Canadian real estate prices are the most overvalued in decades, but not all markets are equal. Earlier this week, we shared BMO data showing Canadian homes were 38% overvalued. Today we’re sharing a regional breakdown, showing where the widest trend deviations are. Most regions are overvalued, but nowhere is even close to Greater Toronto.
Canadian Real Estate Is The Most Overvalued In Ontario
Canadian real estate prices are now pushed to the limit but nowhere is like Ontario. Home prices were 55.4% overvalued in Q1 2022, driving the national trend. The last time a trend deviation this large occurred, it took a whopping 15 years to complete a correction.
A significant share of this froth is concentrated in and around the Greater Toronto Area (GTA). But first, it’s probably important to understand why corrections are needed.
Corrections Serve A Useful Purpose and Can’t Be Avoided, Only Delayed At A Greater Expense
When shelter costs rise too high, they divert capital from the productive economy. Housing is technically called a non-productive investment, since it doesn’t produce anything. It doesn’t matter if you spend $500k or $1 million, it would serve the same purpose for an end user.
Debt is your future income used today. The larger mortgages become, the more future income buyers are borrowing. In other words, you’ve already spent a big share of the economy’s future labor value. The more indebted households are, the more the economy will see slow growth. This is also true with rents.

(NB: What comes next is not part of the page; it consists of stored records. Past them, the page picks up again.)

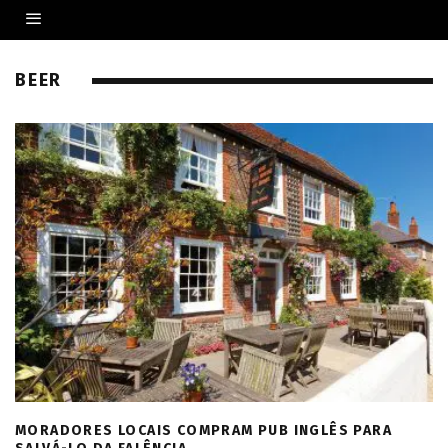
BEER
MORADORES LOCAIS COMPRAM PUB INGLÊS PARA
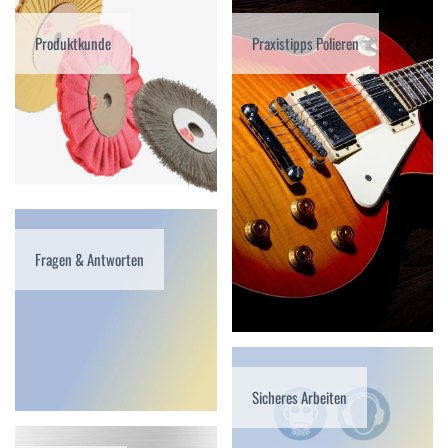
Produktkunde
Praxistipps Polieren
Fragen & Antworten
Sicheres Arbeiten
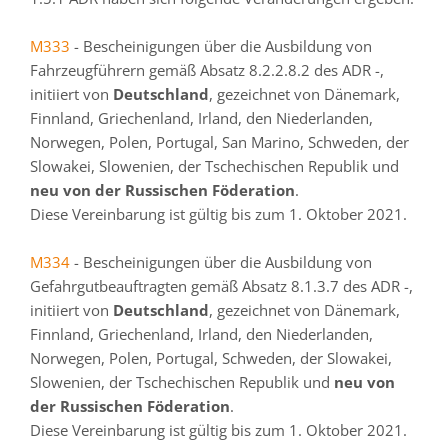
M333
- Bescheinigungen über die Ausbildung von
Fahrzeugführern gemäß Absatz 8.2.2.8.2 des ADR -,
initiiert von
Deutschland
, gezeichnet von Dänemark,
Finnland, Griechenland, Irland, den Niederlanden,
Norwegen, Polen, Portugal, San Marino, Schweden, der
Slowakei, Slowenien, der Tschechischen Republik und
neu von der Russischen Föderation
.
Diese Vereinbarung ist gültig bis zum 1. Oktober 2021.
M334
- Bescheinigungen über die Ausbildung von
Gefahrgutbeauftragten gemäß Absatz 8.1.3.7 des ADR -,
initiiert von
Deutschland
, gezeichnet von Dänemark,
Finnland, Griechenland, Irland, den Niederlanden,
Norwegen, Polen, Portugal, Schweden, der Slowakei,
Slowenien, der Tschechischen Republik und
neu von
der Russischen Föderation
.
Diese Vereinbarung ist gültig bis zum 1. Oktober 2021.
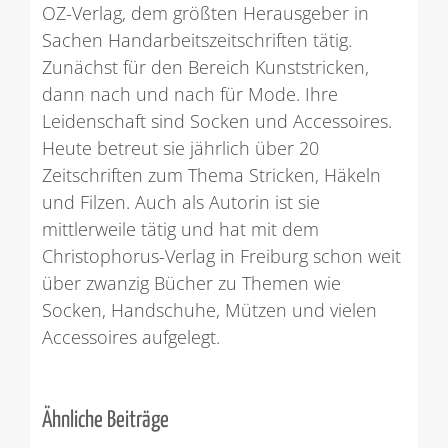
OZ-Verlag, dem größten Herausgeber in
Sachen Handarbeitszeitschriften tätig.
Zunächst für den Bereich Kunststricken,
dann nach und nach für Mode. Ihre
Leidenschaft sind Socken und Accessoires.
Heute betreut sie jährlich über 20
Zeitschriften zum Thema Stricken, Häkeln
und Filzen. Auch als Autorin ist sie
mittlerweile tätig und hat mit dem
Christophorus-Verlag in Freiburg schon weit
über zwanzig Bücher zu Themen wie
Socken, Handschuhe, Mützen und vielen
Accessoires aufgelegt.
Ähnliche Beiträge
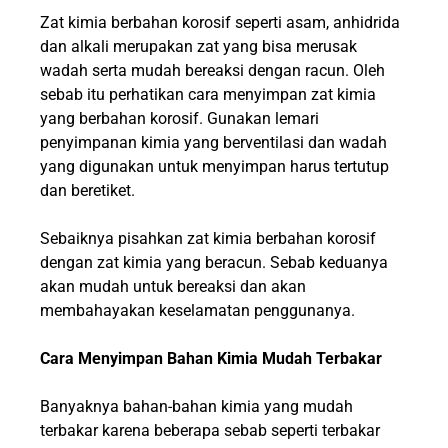
Zat kimia berbahan korosif seperti asam, anhidrida
dan alkali merupakan zat yang bisa merusak
wadah serta mudah bereaksi dengan racun. Oleh
sebab itu perhatikan cara menyimpan zat kimia
yang berbahan korosif. Gunakan lemari
penyimpanan kimia yang berventilasi dan wadah
yang digunakan untuk menyimpan harus tertutup
dan beretiket.
Sebaiknya pisahkan zat kimia berbahan korosif
dengan zat kimia yang beracun. Sebab keduanya
akan mudah untuk bereaksi dan akan
membahayakan keselamatan penggunanya.
Cara Menyimpan Bahan Kimia Mudah Terbakar
Banyaknya bahan-bahan kimia yang mudah
terbakar karena beberapa sebab seperti terbakar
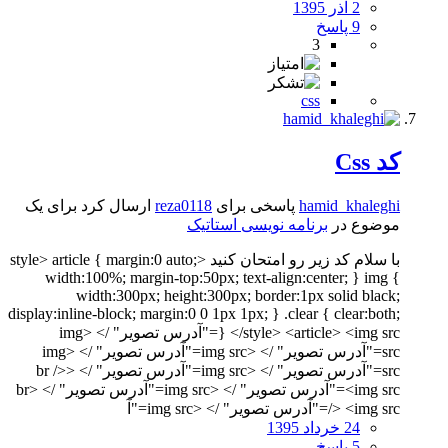
2 آذر 1395
9 پاسخ
3
css
کد Css
hamid_khaleghi
پاسخی برای
reza0118
ارسال کرد برای یک
موضوع در
برنامه نویسی استاتیک
با سلام کد زیر رو امتحان کنید <style> article { margin:0 auto;
width:100%; margin-top:50px; text-align:center; } img {
width:300px; height:300px; border:1px solid black;
display:inline-block; margin:0 0 1px 1px; } .clear { clear:both;
} </style> <article> <img src="آدرس تصویر" /> <img
src="آدرس تصویر" /> <img src="آدرس تصویر" /> <img
src="آدرس تصویر" /> <img src="آدرس تصویر" /> <br />
<img src="آدرس تصویر" /> <img src="آدرس تصویر" /> <br
/> <img src="آدرس تصویر" /> <img src="آ
24 خرداد 1395
5 پاسخ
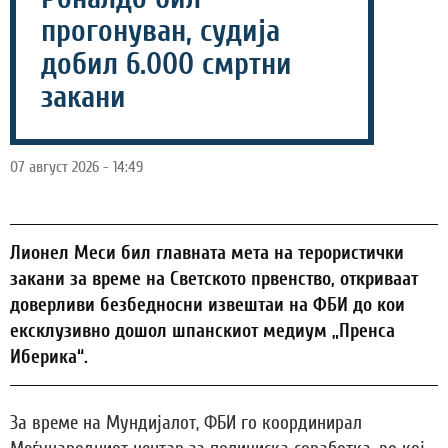
прогонуван, судија
добил 6.000 смртни
закани
07 август 2026 - 14:49
Лионел Меси бил главната мета на терористички
закани за време на Светското првенство, откриваат
доверливи безбедносни извештаи на ФБИ до кои
ексклузивно дошол шпанскиот медиум „Пренса
Иберика“.
За време на Мундијалот, ФБИ го координирал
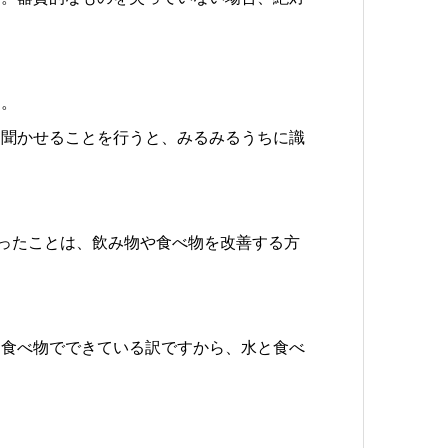
ん。
を聞かせることを行うと、みるみるうちに識
らかになったことは、飲み物や食べ物を改善する方
と食べ物でできている訳ですから、水と食べ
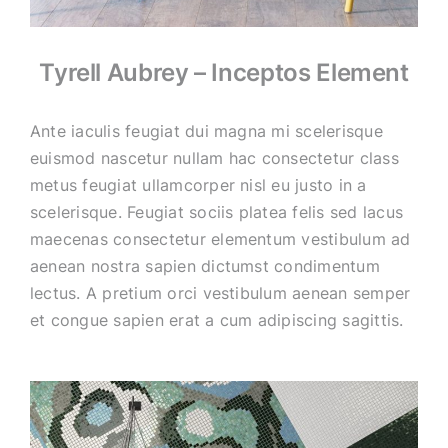
Tyrell Aubrey – Inceptos Element
Ante iaculis feugiat dui magna mi scelerisque
euismod nascetur nullam hac consectetur class
metus feugiat ullamcorper nisl eu justo in a
scelerisque. Feugiat sociis platea felis sed lacus
maecenas consectetur elementum vestibulum ad
aenean nostra sapien dictumst condimentum
lectus. A pretium orci vestibulum aenean semper
et congue sapien erat a cum adipiscing sagittis.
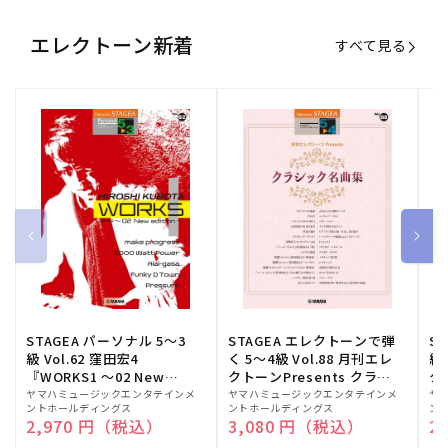
エレクトーン新着
すべて見る
STAGEA パーソナル 5～3
STAGEA エレクトーンで弾
S
級 Vol.62 窪田宏4
く 5～4級 Vol.88 月刊エレ
級
『WORKS1 ～02 New
クトーンPresents クラシ
ク
edition～』
ック名曲集
販
ヤマハミュージックエンタテインメ
販
ヤマハミュージックエンタテインメ
販
ヤ
ントホールディングス
ントホールディングス
ン
売
売
売
通常価格
2,970 円（税込）
通常価格
3,080 円（税込）
通
2
元:
元:
元:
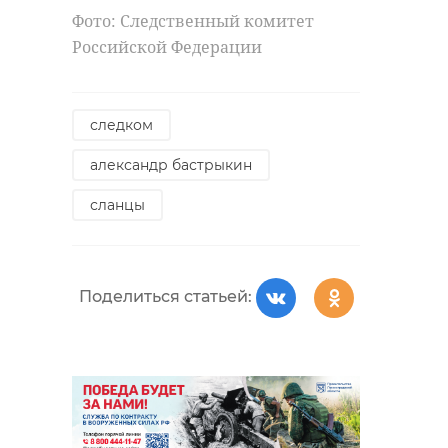
Фото: Следственный комитет
Российской Федерации
следком
александр бастрыкин
сланцы
Поделиться статьей:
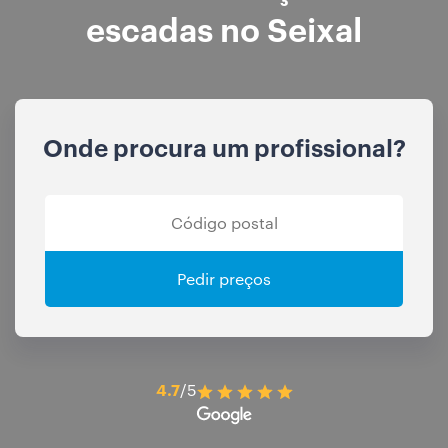
escadas no Seixal
Onde procura um profissional?
Pedir preços
4.7
/5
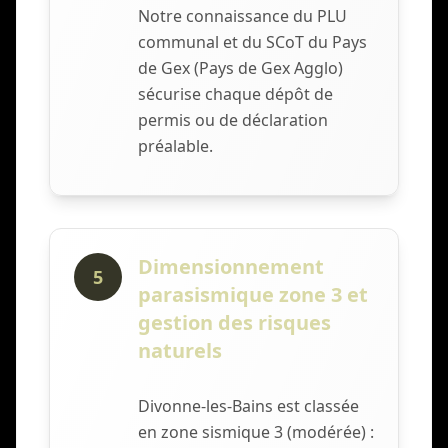
Notre connaissance du PLU
communal et du SCoT du Pays
de Gex (Pays de Gex Agglo)
sécurise chaque dépôt de
permis ou de déclaration
préalable.
Dimensionnement
5
parasismique zone 3 et
gestion des risques
naturels
Divonne-les-Bains est classée
en zone sismique 3 (modérée) :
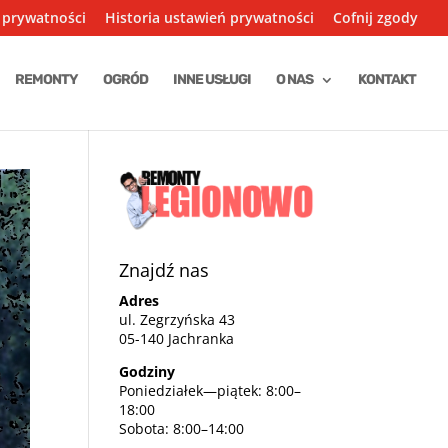
 prywatności
Historia ustawień prywatności
Cofnij zgody
REMONTY
OGRÓD
INNE USŁUGI
O NAS
KONTAKT
Znajdź nas
Adres
ul. Zegrzyńska 43
05-140 Jachranka
Godziny
Poniedziałek—piątek: 8:00–
18:00
Sobota: 8:00–14:00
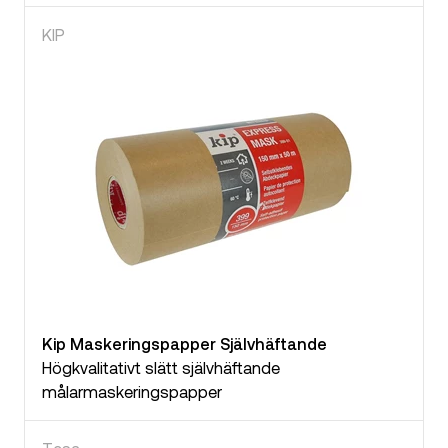
KIP
Kip Maskeringspapper Självhäftande
Högkvalitativt slätt självhäftande
målarmaskeringspapper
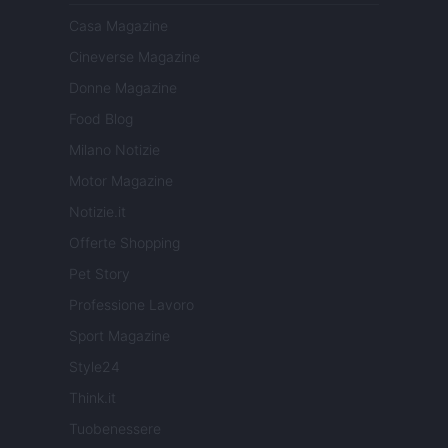
Casa Magazine
Cineverse Magazine
Donne Magazine
Food Blog
Milano Notizie
Motor Magazine
Notizie.it
Offerte Shopping
Pet Story
Professione Lavoro
Sport Magazine
Style24
Think.it
Tuobenessere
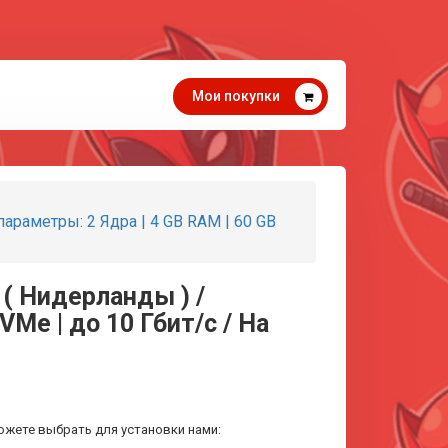
Мои покупки
араметры: 2 Ядра | 4 GB RAM | 60 GB
 ( Нидерланды ) /
VMe | до 10 Гбит/с / На
ожете выбрать для установки нами:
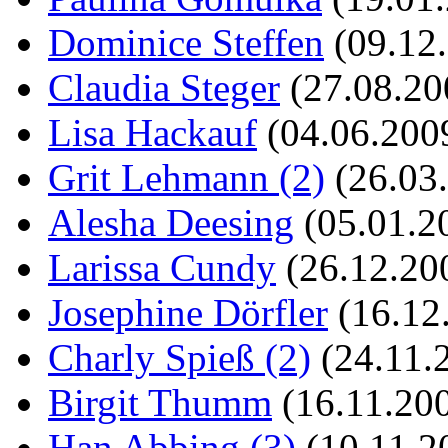
Dominice Steffen
(09.12
Claudia Steger
(27.08.20
Lisa Hackauf
(04.06.200
Grit Lehmann (2)
(26.03
Alesha Deesing
(05.01.20
Larissa Cundy
(26.12.200
Josephine Dörfler
(16.12
Charly Spieß (2)
(24.11.
Birgit Thumm
(16.11.20
Han Abbing (3)
(10.11.2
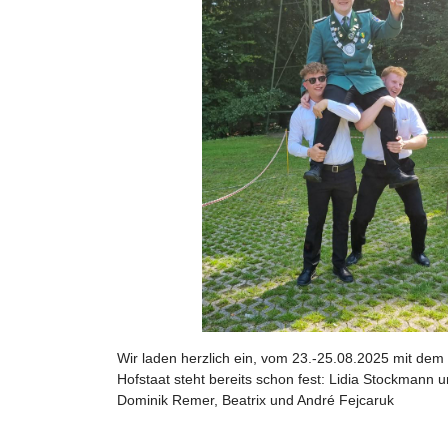
Wir laden herzlich ein, vom 23.-25.08.2025 mit dem
Hofstaat steht bereits schon fest: Lidia Stockmann
Dominik Remer, Beatrix und André Fejcaruk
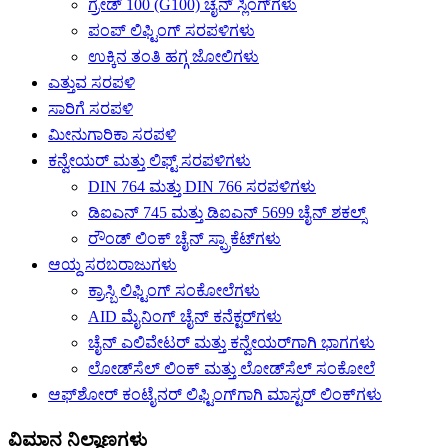
ಗ್ರೇಡ್ 100 (G100) ಚೈನ್ ಸ್ಲಿಂಗ್‌ಗಳು
ಪಂಪ್ ಲಿಫ್ಟಿಂಗ್ ಸರಪಳಿಗಳು
ಉಕ್ಕಿನ ತಂತಿ ಹಗ್ಗ ಜೋಲಿಗಳು
ಎತ್ತುವ ಸರಪಳಿ
ಸಾರಿಗೆ ಸರಪಳಿ
ಮೀನುಗಾರಿಕಾ ಸರಪಳಿ
ಕನ್ವೇಯರ್ ಮತ್ತು ಲಿಫ್ಟ್ ಸರಪಳಿಗಳು
DIN 764 ಮತ್ತು DIN 766 ಸರಪಳಿಗಳು
ಡಿಐಎನ್ 745 ಮತ್ತು ಡಿಐಎನ್ 5699 ಚೈನ್ ಶಕಲ್ಸ್
ರೌಂಡ್ ಲಿಂಕ್ ಚೈನ್ ಸ್ಪ್ರಾಕೆಟ್‌ಗಳು
ಆಯ್ದ ಸರಬರಾಜುಗಳು
ಕ್ರಾಸ್ಬಿ ಲಿಫ್ಟಿಂಗ್ ಸಂಕೋಲೆಗಳು
AID ಮೈನಿಂಗ್ ಚೈನ್ ಕನೆಕ್ಟರ್‌ಗಳು
ಚೈನ್ ಎಲಿವೇಟರ್ ಮತ್ತು ಕನ್ವೇಯರ್‌ಗಾಗಿ ಭಾಗಗಳು
ಲೋಡ್‌ಸೆಲ್ ಲಿಂಕ್ ಮತ್ತು ಲೋಡ್‌ಸೆಲ್ ಸಂಕೋಲೆ
ಆಫ್‌ಶೋರ್ ಕಂಟೈನರ್ ಲಿಫ್ಟಿಂಗ್‌ಗಾಗಿ ಮಾಸ್ಟರ್ ಲಿಂಕ್‌ಗಳು
ವಿಮಾನ ನಿಲ್ದಾಣಗಳು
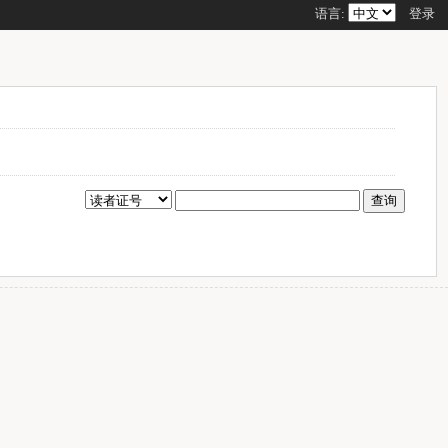
语言:
登录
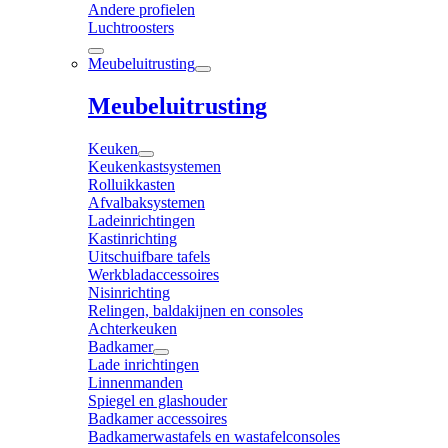
Andere profielen
Luchtroosters
Meubeluitrusting
Meubeluitrusting
Keuken
Keukenkastsystemen
Rolluikkasten
Afvalbaksystemen
Ladeinrichtingen
Kastinrichting
Uitschuifbare tafels
Werkbladaccessoires
Nisinrichting
Relingen, baldakijnen en consoles
Achterkeuken
Badkamer
Lade inrichtingen
Linnenmanden
Spiegel en glashouder
Badkamer accessoires
Badkamerwastafels en wastafelconsoles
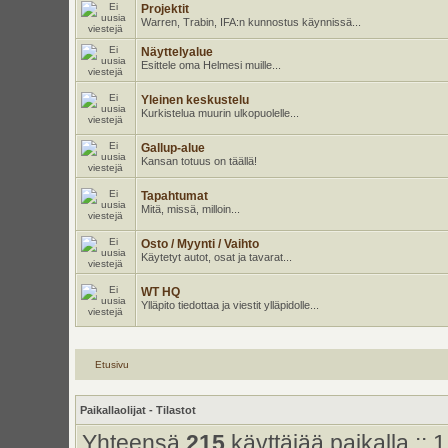
Projektit
Warren, Trabin, IFA:n kunnostus käynnissä...
Näyttelyalue
Esittele oma Helmesi muille...
Yleinen keskustelu
Kurkistelua muurin ulkopuolelle...
Gallup-alue
Kansan totuus on täällä!
Tapahtumat
Mitä, missä, milloin...
Osto / Myynti / Vaihto
Käytetyt autot, osat ja tavarat...
WT HQ
Ylläpito tiedottaa ja viestit ylläpidolle...
Etusivu
Paikallaolijat - Tilastot
Yhteensä
215
käyttäjää paikalla :: 1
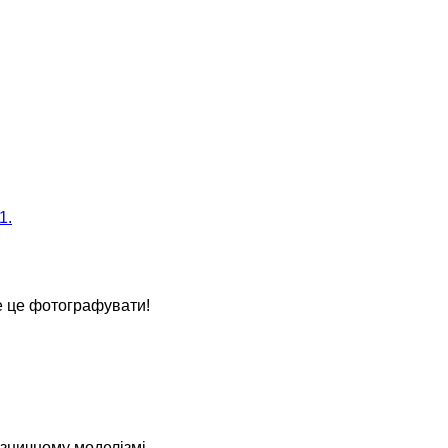
1.
е це фотографувати!
ізничному моделізмі.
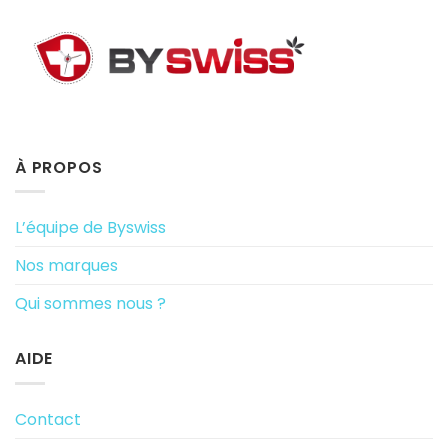
À PROPOS
L’équipe de Byswiss
Nos marques
Qui sommes nous ?
AIDE
Contact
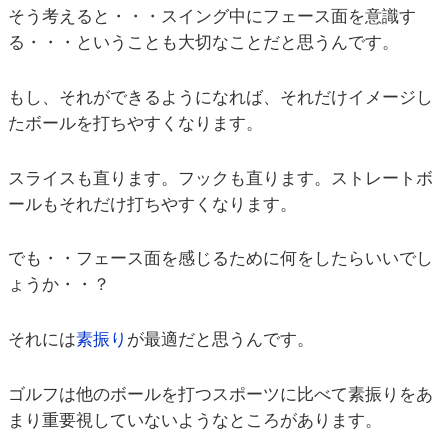
そう考えると・・・スイング中にフェース面を意識す
る・・・ということも大切なことだと思うんです。
もし、それができるようになれば、それだけイメージし
たボールを打ちやすくなります。
スライスも直ります。フックも直ります。ストレートボ
ールもそれだけ打ちやすくなります。
でも・・フェース面を感じるために何をしたらいいでし
ょうか・・？
それには
素振り
が最適だと思うんです。
ゴルフは他のボールを打つスポーツに比べて素振りをあ
まり重要視していないようなところがあります。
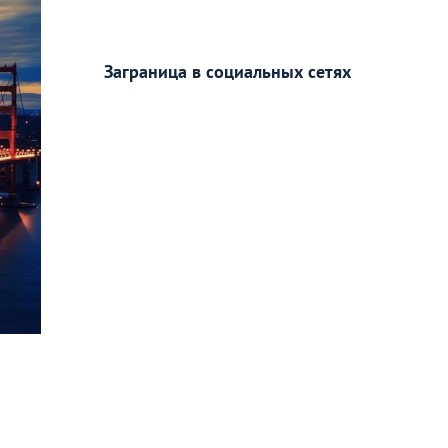
Заграница в социальных сетях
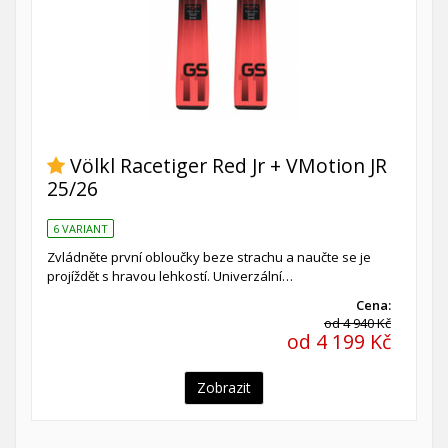
Völkl Racetiger Red Jr + VMotion JR
25/26
6 VARIANT
Zvládněte první obloučky beze strachu a naučte se je
projíždět s hravou lehkostí. Univerzální…
Cena:
od 4 940 Kč
od 4 199 Kč
Zobrazit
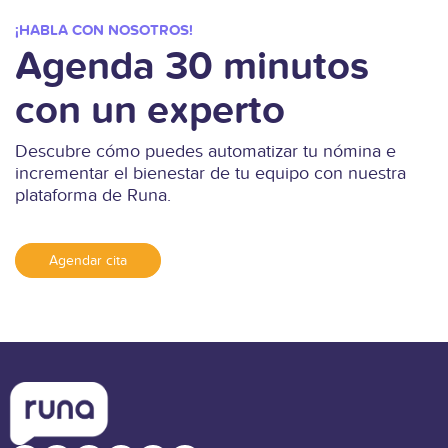
¡HABLA CON NOSOTROS!
Agenda 30 minutos
con un experto
Descubre cómo puedes automatizar tu nómina e
incrementar el bienestar de tu equipo con nuestra
plataforma de Runa.
Agendar cita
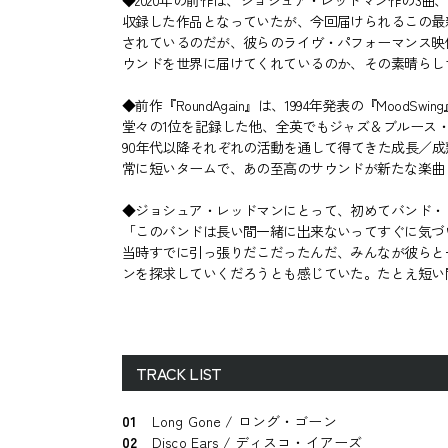
◆2020年の前作は、ジョシュア・レッドマン作の3
収録した作品となっていたが、今回届けられるこの最新作
されているのだが、彼らのライヴ・パフォーマンス映
ウンドを世界に届けてくれているのか、その素晴らし
◆前作『RoundAgain』は、1994年発表の『M
堂々の1位を記録した他、全英でもジャズ＆ブルース
90年代以降それぞれの活動を通して得てきた成長／
常に短いタームで、あの至高のサウンドが新たな楽曲
◆ジョシュア・レッドマンにとって、初めてバンド・
「このバンドは長い間一緒に出来ないってすぐに気づ
当時すでに引っ張りだこだったんだ、みんなが彼らと
ンを探求していくだろうとも感じていた。たとえ短い
TRACK LIST
01
Long Gone / ロング・ゴーン
02
Disco Ears / ディスコ・イアーズ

Shelter costs are extremely important by age as well. Younger adults spend a much higher share of their income on goods and services than older ones. Since one person’s spending is another person’s income, this is how economies grow. It’s also how long-term value creation is made, also boosting asset prices. This is real growth, as opposed to artificially stimulated growth through increased leverage.
Eventually an economy faces one of two options:
1. Prices fall in real terms and the economy’s healthy balance is restored quickly.
2. Prices continue to disconnect through policy intervention until systemic failure. Then you’re looking at a much longer downturn, often accompanied by a financial crisis.
We’ll discuss this more in detail next week, but the point is, it’s not as easy as just propping up values ongoing. The economy is essentially on life support during a bubble. Do you want to operate and deal with a recovery, or pump it full of adrenaline and see what happens?
Now, back to Toronto.
Toronto Real Estate Is 41% Overvalued, Suburbs Up To 74%
Greater Toronto real estate may be the most overvalued it has ever been. GTA home prices were 41.2% overvalued in Q1 2022, a finding consistent with data we shared from Moody’s Analytics (43.6%). Most of the region is overvalued, but the bulk of this froth is located in Toronto’s suburban areas.
BMO broke Toronto’s suburbs down into cottage country and exurbs (don’t worry, we’ll explain what that is). Cottage country (63.6% overvalued) hasn’t seen anything like this before. This region includes Bancroft, Kawarthas, Muskoka-Haliburton, and South Georgian Bay. Last year they warned corporate clients buying in the area, to make sure they love the home. With such steep over-valuations, a correction could mean holding it longer than planned.
The exurbs are pushing the highest level of overvaluation in the country. An exurb is a major city’s distant suburbs, typically with a fraction of the density. They observed 73.6% overvaluation in these markets. They defined the region as Barrie, Guelph, Hamilton, Kitchener-Waterloo, London, Niagara, Orillia, St. Catharines, and Windsor.
The gap between home prices flattening across a region is a often a bubble warning. Buyers are reducing the premium for amenities to buy whatever their mortgage allows. The assumption is amenities in the area will catch up later. However, they’re pricing in years of future growth.
BC, Quebec, and Atlantic Canada Are All More Than 20% Overvalued
The rest of Canada’s frothy markets almost seem like a deal compared to Toronto. Quebec (32.6% overvalued) and Atlantic Canada (34.7%) used to be affordability hubs. Now they only look affordable relative to Ontario.
British Columbia (BC) is always surprising, since home prices are so steep. BC (21.4%) is very overvalued but not nearly to the extent as say, Ontario. Moody’s had the region near fair value, which may also shock people in Vancouver or Victoria. Hard to believe, we know.
Canada’s Prairies Are Mostly Undervalued, But Don’t Tell Ontario Before They Ruin It
Believe it or not, some provinces managed to maintain healthy valuations. Both Alberta (-5.0%) and Saskatchewan (-3.4%) were undervalued in Q1 2022. Over in Manitoba (12.3%), the market is still overvalued. However, it’s small enough that a regular market fluctuation can work that out.
Most of Canada’s real estate markets are significantly overvalued, as buyers price in years of growth. Nowhere is that more true than Greater Toronto — ask around and many will explain it’s the next NYC. From Windsor to Pickering, people think Manhattan skylines will cover a region 178x larger than NYC. It’s unclear how many of those people know the median sale price across Greater Toronto (C$1,098,000) is now higher than NYC (C$971,000). Don’t tell them, it’ll be much better as a surprise.